WORK ORDER
Take the lines below beginning at the line that has "rif bir gönderme yapıyor." and stopping after the line that has "Beşiktaş’ta kentsel dönüşüm", and print them exactly as they are, with no other lines.

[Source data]

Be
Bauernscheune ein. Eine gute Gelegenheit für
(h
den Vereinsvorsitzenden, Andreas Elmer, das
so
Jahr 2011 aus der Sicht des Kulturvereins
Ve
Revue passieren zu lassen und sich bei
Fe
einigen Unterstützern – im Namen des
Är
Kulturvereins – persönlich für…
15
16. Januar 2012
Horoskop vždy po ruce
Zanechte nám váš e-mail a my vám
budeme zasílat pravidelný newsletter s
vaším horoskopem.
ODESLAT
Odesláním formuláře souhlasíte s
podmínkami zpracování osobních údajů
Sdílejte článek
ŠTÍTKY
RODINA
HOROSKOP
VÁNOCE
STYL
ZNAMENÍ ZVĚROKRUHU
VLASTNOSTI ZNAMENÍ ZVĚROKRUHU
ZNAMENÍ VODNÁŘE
--
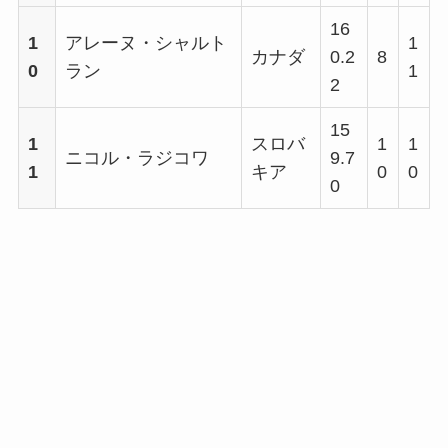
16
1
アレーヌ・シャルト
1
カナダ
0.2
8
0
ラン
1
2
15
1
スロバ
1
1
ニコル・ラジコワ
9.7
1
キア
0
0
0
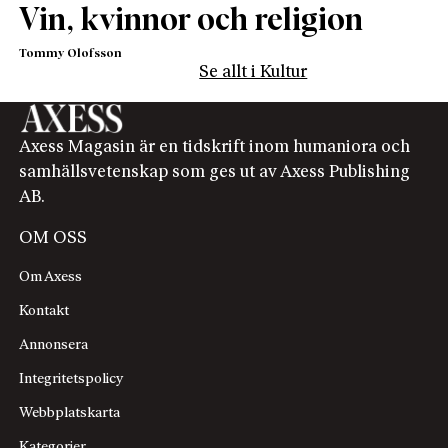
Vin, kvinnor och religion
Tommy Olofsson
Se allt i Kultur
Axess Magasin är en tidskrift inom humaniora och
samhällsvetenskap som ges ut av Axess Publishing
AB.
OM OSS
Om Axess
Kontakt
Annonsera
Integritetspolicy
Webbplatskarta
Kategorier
--
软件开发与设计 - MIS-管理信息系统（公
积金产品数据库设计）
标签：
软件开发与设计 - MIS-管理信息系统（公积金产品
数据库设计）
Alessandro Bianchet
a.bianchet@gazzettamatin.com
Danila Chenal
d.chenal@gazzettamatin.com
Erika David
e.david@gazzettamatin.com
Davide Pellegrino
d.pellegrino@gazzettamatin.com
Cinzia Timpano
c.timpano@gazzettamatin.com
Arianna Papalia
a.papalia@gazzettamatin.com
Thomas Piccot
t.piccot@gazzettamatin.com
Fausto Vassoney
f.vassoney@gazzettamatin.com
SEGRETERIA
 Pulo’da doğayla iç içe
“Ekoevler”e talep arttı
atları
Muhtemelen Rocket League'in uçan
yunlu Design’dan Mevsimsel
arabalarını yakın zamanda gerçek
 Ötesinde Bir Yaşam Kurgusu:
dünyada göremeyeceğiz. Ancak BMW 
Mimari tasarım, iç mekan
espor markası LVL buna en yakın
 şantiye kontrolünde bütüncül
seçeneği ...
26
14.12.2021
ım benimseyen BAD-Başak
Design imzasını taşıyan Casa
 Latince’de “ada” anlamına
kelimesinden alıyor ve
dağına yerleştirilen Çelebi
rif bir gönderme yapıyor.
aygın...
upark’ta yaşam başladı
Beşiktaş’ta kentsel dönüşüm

EXERCISE RESULT
rif bir gönderme yapıyor.
aygın...
upark’ta yaşam başladı
Beşiktaş’ta kentsel dönüşüm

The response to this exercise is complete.